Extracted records
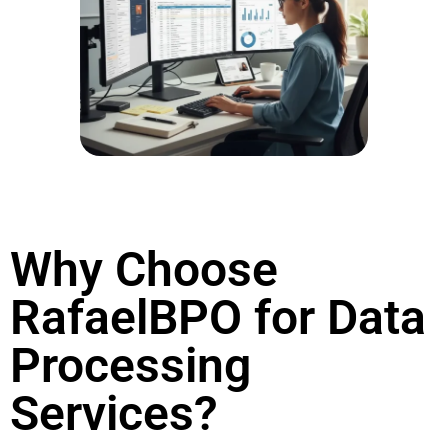
Why Choose
RafaelBPO for Data
Processing
Services?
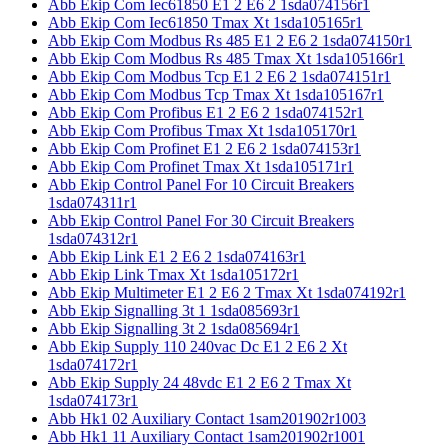
Abb Ekip Com Iec61850 E1 2 E6 2 1sda074156r1
Abb Ekip Com Iec61850 Tmax Xt 1sda105165r1
Abb Ekip Com Modbus Rs 485 E1 2 E6 2 1sda074150r1
Abb Ekip Com Modbus Rs 485 Tmax Xt 1sda105166r1
Abb Ekip Com Modbus Tcp E1 2 E6 2 1sda074151r1
Abb Ekip Com Modbus Tcp Tmax Xt 1sda105167r1
Abb Ekip Com Profibus E1 2 E6 2 1sda074152r1
Abb Ekip Com Profibus Tmax Xt 1sda105170r1
Abb Ekip Com Profinet E1 2 E6 2 1sda074153r1
Abb Ekip Com Profinet Tmax Xt 1sda105171r1
Abb Ekip Control Panel For 10 Circuit Breakers
1sda074311r1
Abb Ekip Control Panel For 30 Circuit Breakers
1sda074312r1
Abb Ekip Link E1 2 E6 2 1sda074163r1
Abb Ekip Link Tmax Xt 1sda105172r1
Abb Ekip Multimeter E1 2 E6 2 Tmax Xt 1sda074192r1
Abb Ekip Signalling 3t 1 1sda085693r1
Abb Ekip Signalling 3t 2 1sda085694r1
Abb Ekip Supply 110 240vac Dc E1 2 E6 2 Xt
1sda074172r1
Abb Ekip Supply 24 48vdc E1 2 E6 2 Tmax Xt
1sda074173r1
Abb Hk1 02 Auxiliary Contact 1sam201902r1003
Abb Hk1 11 Auxiliary Contact 1sam201902r1001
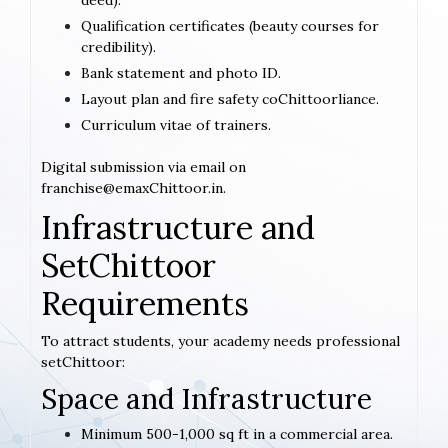
deed).
Qualification certificates (beauty courses for
credibility).
Bank statement and photo ID.
Layout plan and fire safety coChittoorliance.
Curriculum vitae of trainers.
Digital submission via email on
franchise@emaxChittoor.in.
Infrastructure and
SetChittoor
Requirements
To attract students, your academy needs professional
setChittoor:
Space and Infrastructure
Minimum 500-1,000 sq ft in a commercial area.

→ PROBLEM DESCRIPTION
Images stay out, but the rest of the data above must be repeated exactly.

→ TASK RESULT
Why Choose
RafaelBPO for Data
Processing
Services?
Abb Ekip Com Iec61850 E1 2 E6 2 1sda074156r1
Abb Ekip Com Iec61850 Tmax Xt 1sda105165r1
Abb Ekip Com Modbus Rs 485 E1 2 E6 2 1sda074150r1
Abb Ekip Com Modbus Rs 485 Tmax Xt 1sda105166r1
Abb Ekip Com Modbus Tcp E1 2 E6 2 1sda074151r1
Abb Ekip Com Modbus Tcp Tmax Xt 1sda105167r1
Abb Ekip Com Profibus E1 2 E6 2 1sda074152r1
Abb Ekip Com Profibus Tmax Xt 1sda105170r1
Abb Ekip Com Profinet E1 2 E6 2 1sda074153r1
Abb Ekip Com Profinet Tmax Xt 1sda105171r1
Abb Ekip Control Panel For 10 Circuit Breakers
1sda074311r1
Abb Ekip Control Panel For 30 Circuit Breakers
1sda074312r1
Abb Ekip Link E1 2 E6 2 1sda074163r1
Abb Ekip Link Tmax Xt 1sda105172r1
Abb Ekip Multimeter E1 2 E6 2 Tmax Xt 1sda074192r1
Abb Ekip Signalling 3t 1 1sda085693r1
Abb Ekip Signalling 3t 2 1sda085694r1
Abb Ekip Supply 110 240vac Dc E1 2 E6 2 Xt
1sda074172r1
Abb Ekip Supply 24 48vdc E1 2 E6 2 Tmax Xt
1sda074173r1
Abb Hk1 02 Auxiliary Contact 1sam201902r1003
Abb Hk1 11 Auxiliary Contact 1sam201902r1001
deed).
Qualification certificates (beauty courses for
credibility).
Bank statement and photo ID.
Layout plan and fire safety coChittoorliance.
Curriculum vitae of trainers.
Digital submission via email on
franchise@emaxChittoor.in.
Infrastructure and
SetChittoor
Requirements
To attract students, your academy needs professional
setChittoor:
Space and Infrastructure
Minimum 500-1,000 sq ft in a commercial area.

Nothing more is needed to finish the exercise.